I’m thankful for my readers… especially those of you who have made it this far into my column. You’ve probably already had to jump from the front page to a page somewhere near the back of the newspaper, and it may have taken a lot of time and effort to find the right page. To top that off, if you’re a regular reader, you probably know that my columns tend to run a little long, and sometimes start to fade near the end. Plus, you undoubtedly know that they are usually just random thoughts hastily strung together a few minutes before weekly my deadline, typically with not much rhyme or reason, and very little literary, entertainment, or informational value… and yet, YOU are still here reading…. and for that, I am thankful… and surprised.

I’m thankful for electricity. I think electricity is a good thing, and it’s taken for granted. I take it for granted, too. And I’m not really that passionate about being thankful for it, but I was thinking… there will be thousands of columns like this written this week about “Things I’m Thankful For” … and nobody else will mention electricity. So I thought I would.
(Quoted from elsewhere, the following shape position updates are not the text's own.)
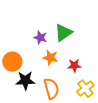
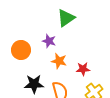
green triangle: (63, 33) -> (66, 18), moved
orange circle: (12, 62) -> (21, 50), moved

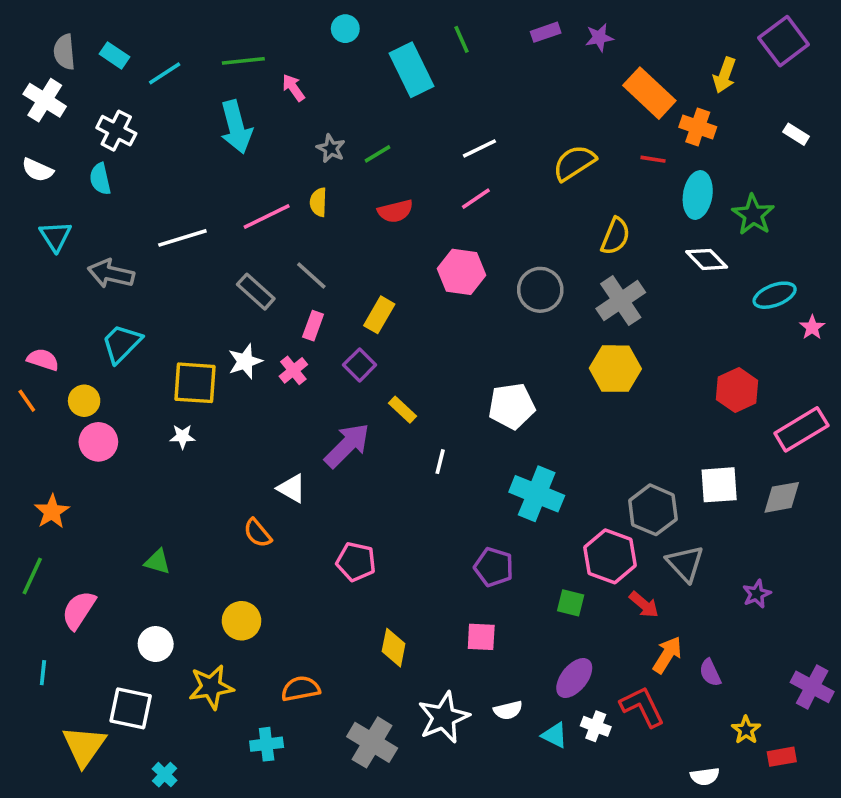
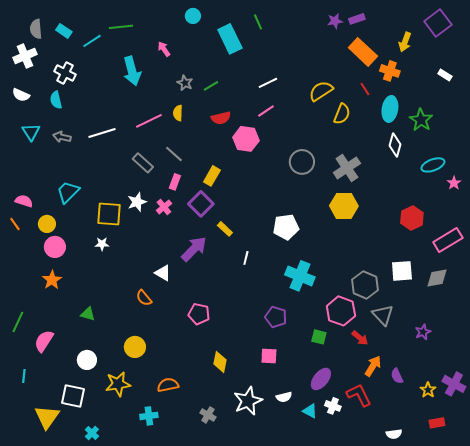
purple rectangle: (546, 32) -> (357, 19), moved
green line: (243, 61) -> (121, 27), moved
white cross: (45, 100) -> (25, 56), turned 35
red line: (653, 159) -> (365, 89), turned 48
yellow semicircle: (615, 236) -> (342, 114), moved
white diamond: (707, 259) -> (395, 145), turned 60
pink hexagon: (462, 272) -> (246, 139), moved
gray arrow: (111, 274) -> (62, 137), moved, size x0.7
purple square: (360, 365) -> (201, 204), size x1.4
orange star: (52, 512) -> (52, 280), moved
yellow star: (746, 730) -> (428, 390), moved
gray cross: (372, 742) -> (208, 415), size x0.6

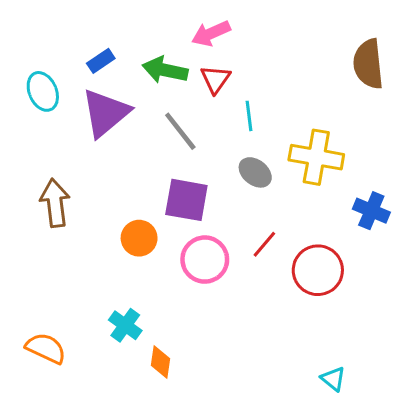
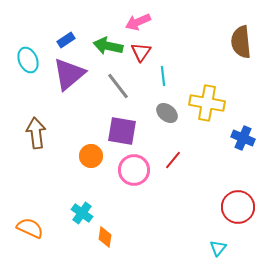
red circle: (318, 270) -> (238, 207), moved
cyan triangle: (333, 379) -> (218, 248), turned 30

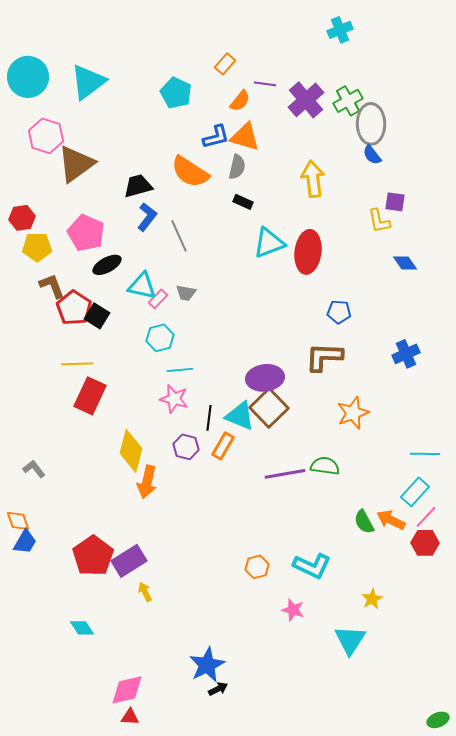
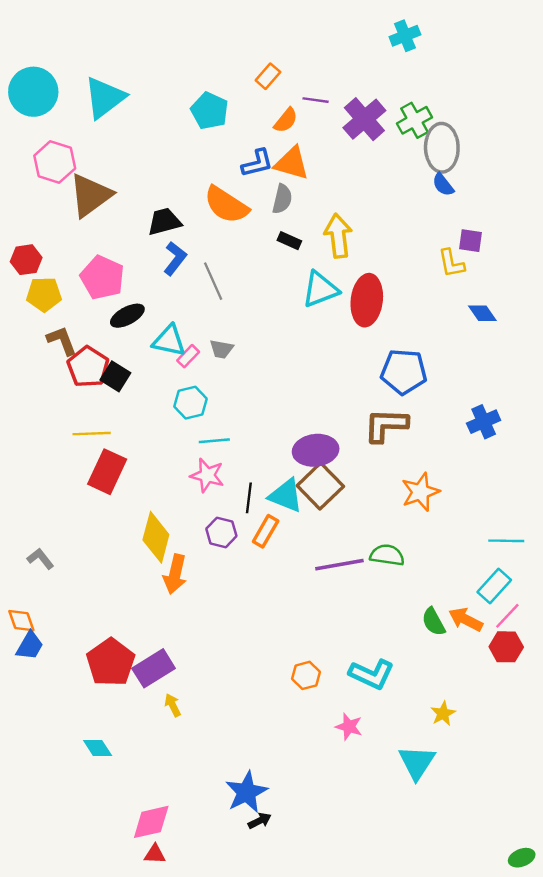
yellow arrow: (313, 179) -> (338, 236), moved
blue pentagon: (339, 312) -> (404, 372), size x1.6

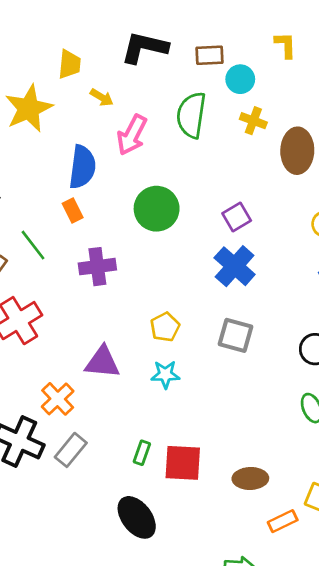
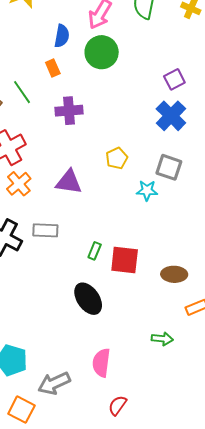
blue semicircle: (82, 167) -> (62, 36), size x0.7
green circle: (157, 209) -> (102, 52), moved
cyan star: (165, 374) -> (147, 191), moved
orange cross: (58, 399) -> (19, 184), moved
gray rectangle: (71, 450) -> (45, 230), moved, turned 50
I’m thankful for Random Thought Patterns. Without them, I would not have been able to write this column every week for almost a year.
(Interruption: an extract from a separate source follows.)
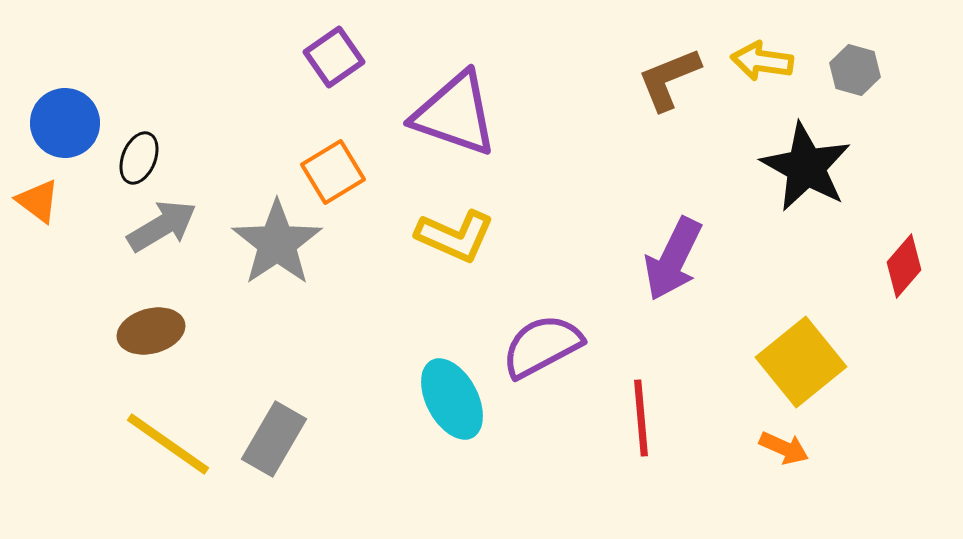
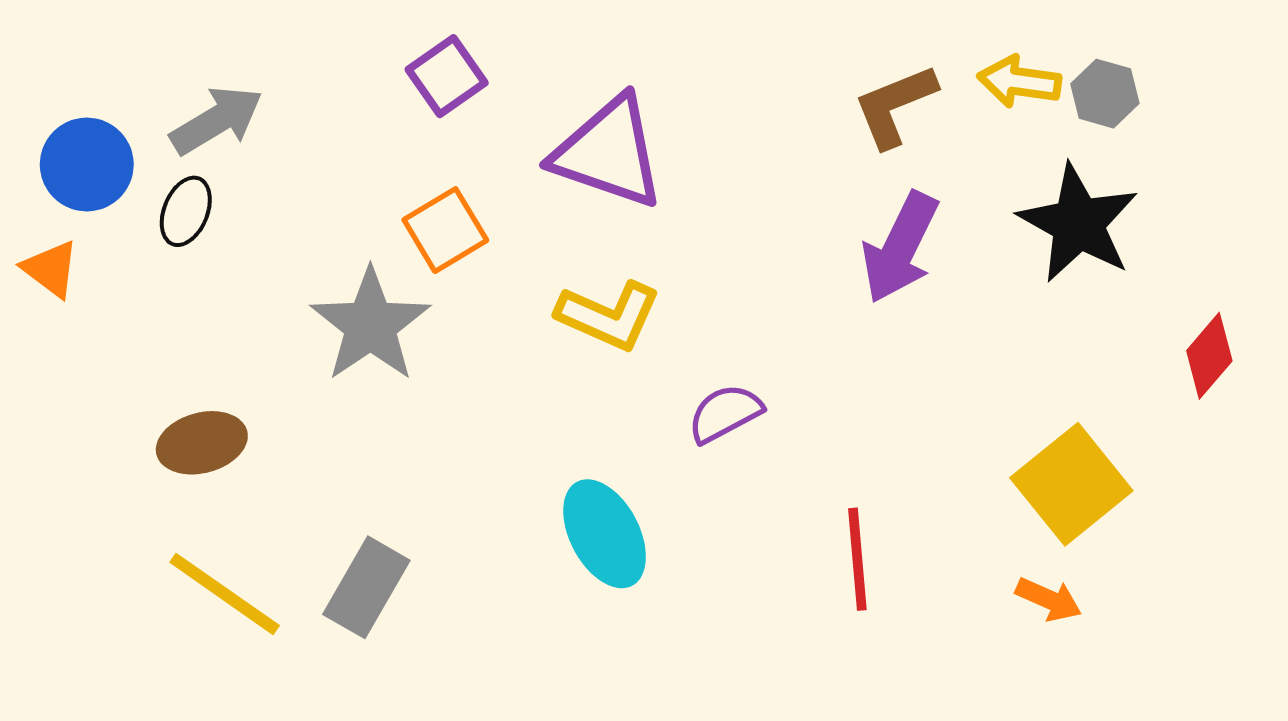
gray hexagon: (855, 70) -> (1105, 94), moved
gray arrow: (162, 226) -> (217, 120), moved
purple arrow: (673, 259) -> (900, 247), moved
purple semicircle: (542, 346) -> (725, 413), moved, size x0.7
Have a Happy Thanksgiving, and a Joyous Holiday Season.

1 comment:

twalker said...

Hi Rod! A voice from the past. I am so thankful that you are well. I just found out about your tumor and wanted you to know you are in my prayers. It's been a long time but you will always have a special place in my heart. I tried to send you an e-mail via the newspaper but couldn't get through. I wanted to share with you that my oldest son Rich had a brain tumor removed at Duke when he was 14. He is attending USC and living with my mom. Patrick, who was the first baby on the front page of the Lake Murray News, is 19 and a sophomore in college. I can't believe it's been 19 years...time does fly! I'm an assistant principal at a high school and lhoping to be a principal next year. Take care and I hope you are blessed with many more Thanksgivings. I wish you and your family much happiness. God Bless You!